[Tutor] lists and recursion

Kent Johnson kent37 at tds.net
Sat Jul 22 12:20:12 CEST 2006


Christopher Spears wrote:
> I am working out of How To Think Like A Computer
> Scientist.  Here is the code for a module called
> node.py:
>
> def printList(node):
> 		nodeList = []
> 		while node:
> 			nodeList.append(node.cargo)
> 			node = node.next
> 		print nodeList
> 		
> def printBackward(node):
> 	if node == None: return
> 	head = node
> 	tail = node.next
> 	printBackward(tail)
> 	print head,
> 		
> class Node:
> 	def __init__(self, cargo=None, next=None):
> 		self.cargo = cargo
> 		self.next = next
> 		
> 	def __str__(self):
> 		return str(self.cargo)
> 		
>
> I'm trying to figure out how the printBackward
> function works.  I understand it moves up a linked
> list until it reaches the end of the list.  Why does
> it print every node?  Shouldn't it just print the last
> one?
printBackward() scans to the end of the list by making nested calls to 
itself.
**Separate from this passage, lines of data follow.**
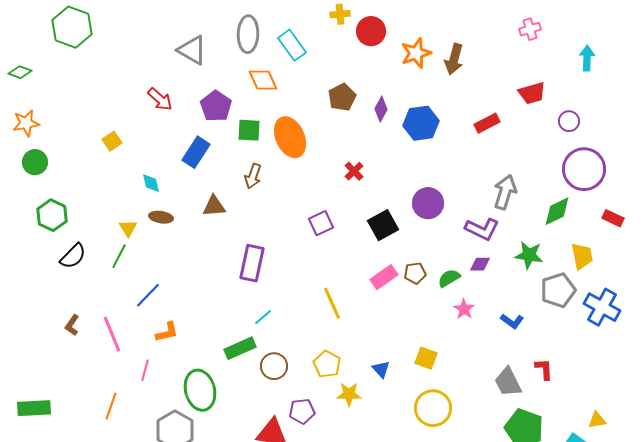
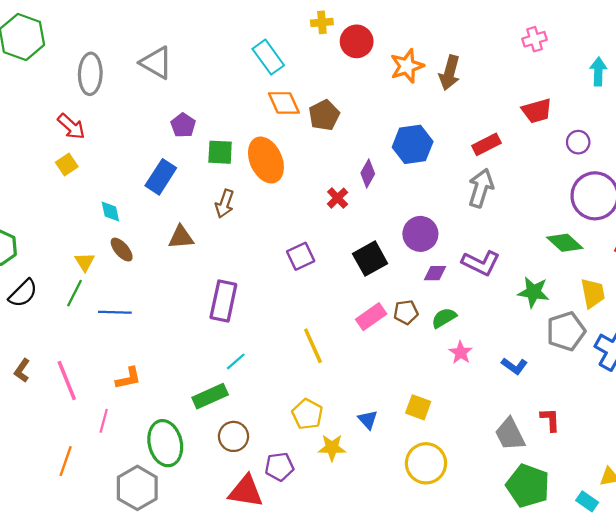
gray ellipse: (248, 34) -> (90, 74), moved
orange diamond: (263, 80) -> (284, 103), moved
red arrow: (160, 99) -> (71, 126), moved
purple pentagon: (216, 106) -> (183, 125), size x0.7
purple diamond: (381, 109) -> (368, 173), moved
gray arrow: (505, 192) -> (481, 188), moved
green diamond: (557, 211) -> (565, 243), turned 68
brown ellipse: (161, 217) -> (122, 250), turned 40
purple diamond: (480, 264) -> (435, 273), moved
blue line: (148, 295) -> (115, 312), moved, turned 48
brown circle: (274, 366) -> (234, 436), moved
Each call is matched by a return which returns to the place 
where it was in the next call up the stack. So the most deeply nested 
call will print head and return to the next-most-deeply-nested call 
which will print head, etc.

Each call has its own set of local variables (called a stack frame) - 
its own value for node, head and tail. So the print statements print all 
the cargo in the list.

We just had a discussion of recursion, you might want to look at it - 
though the code is a bit more complex than this example.